Mohon tunggu...
ANDI FIRMANSYAH
ANDI FIRMANSYAH Mohon Tunggu... Guru - Guru yang Belum Tentu Digugu dan Ditiru

Hanya Seorang Marhaen yang menyenangi bidang Geopolitik, Sejarah dan Ekonomi.

Selanjutnya

Tutup

Humor

Dunia Dalam Canda

23 April 2024   19:04 Diperbarui: 23 April 2024   19:18 191
+
Laporkan Konten
Laporkan Akun
Kompasiana adalah platform blog. Konten ini menjadi tanggung jawab bloger dan tidak mewakili pandangan redaksi Kompas.
Lihat foto
Bagikan ide kreativitasmu dalam bentuk konten di Kompasiana | Sumber gambar: Freepik

Ada banyak hal dalam hidup saya yang menurut saya merupakan kegagalan, kemunduran atau penghinaan yang memalukan. Namun ketika saya melihatnya dari kejauhan atau menempatkannya dalam apa yang disebut skema besar, saya menganggapnya sebagai hal yang menggelikan. Tindakan si brengsek dan bodoh dengan rasa mementingkan diri sendiri yang berlebihan. Saya telah menempatkan diri saya dalam situasi yang sekarang terlihat konyol dan menggelikan.

HL Mencken, sang satiris, menulis: "Kehidupan manusia pada dasarnya adalah sebuah komedi. Bahkan tragedi-tragedinya sering kali tampak lucu bagi penontonnya... Seseorang yang bisa tertawa, meski hanya pada dirinya sendiri, tidak pernah benar-benar sengsara."

Orang Indonesia memiliki ketahanan bawaan karena kita tahu bagaimana tertawa ketika menghadapi keadaan yang paling tragis. Mungkin, dalam DNA budaya kita, kita memiliki kemampuan refleksif untuk memisahkan diri dari apa yang sedang terjadi, tidak peduli betapa buruknya hal itu. Mekanisme penyelamatan kitalah yang membuat perlombaan kita bertahan untuk waktu yang lama.

Lihatlah para pemimpin terpilih dan pembuat opini kita. Mereka mengatakan hal-hal yang seringkali konyol. Terkadang kita bertanya pada diri sendiri, mengapa orang ini berpura-pura menjadi pemimpin yang hebat? Dia hanya orang bodoh. Bahkan saya bisa melakukan lebih baik.

Inilah sebabnya kita membutuhkan orang-orang yang tidak takut menusuk harga diri kita yang berlebihan dan serius. Para komikus membuat kita semua tertawa dengan mengatakan dengan lantang apa yang kita takuti di lubuk hati kita bahwa kita selama ini bodoh dan kini membayar harga yang sangat mahal atas kebodohan kita. Mari kita gunakan humor untuk kebaikan dan melakukan fungsi sosial yang kuat, mulai dari mematahkan prasangka hingga meminta pertanggungjawaban para pelawak.

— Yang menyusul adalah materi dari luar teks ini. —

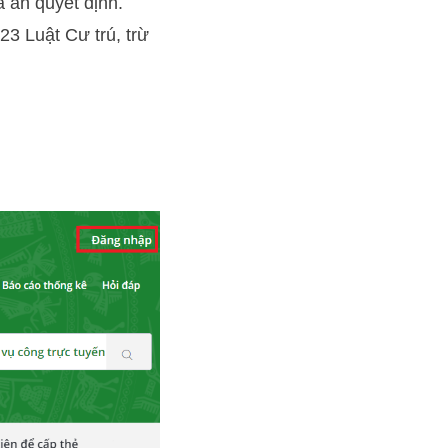
 án quyết định.
23 Luật Cư trú, trừ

Saya memiliki empat buku tentang komedi dan pelajaran utama yang saya dapatkan adalah bahwa kita tidak sempurna, "retak" dan rentan terhadap kesalahan, namun selera humor kita adalah anugerah penyelamat dan kita masih bisa bahagia. Dengan humor, kita memiliki fleksibilitas mental. Kita dapat melihat situasi dari beberapa sudut pandang dan melihat banyak kemungkinan. Karakter komik yang dimainkan oleh Chaplin, Buster Keaton, Marx bersaudara, Peter Sellers dan lainnya tidak memiliki kategori tetap dalam berpikir atau bertindak. Mereka dapat melihat situasi dari beberapa sudut pandang dan melihat banyak kemungkinan lalu beradaptasi secara kreatif.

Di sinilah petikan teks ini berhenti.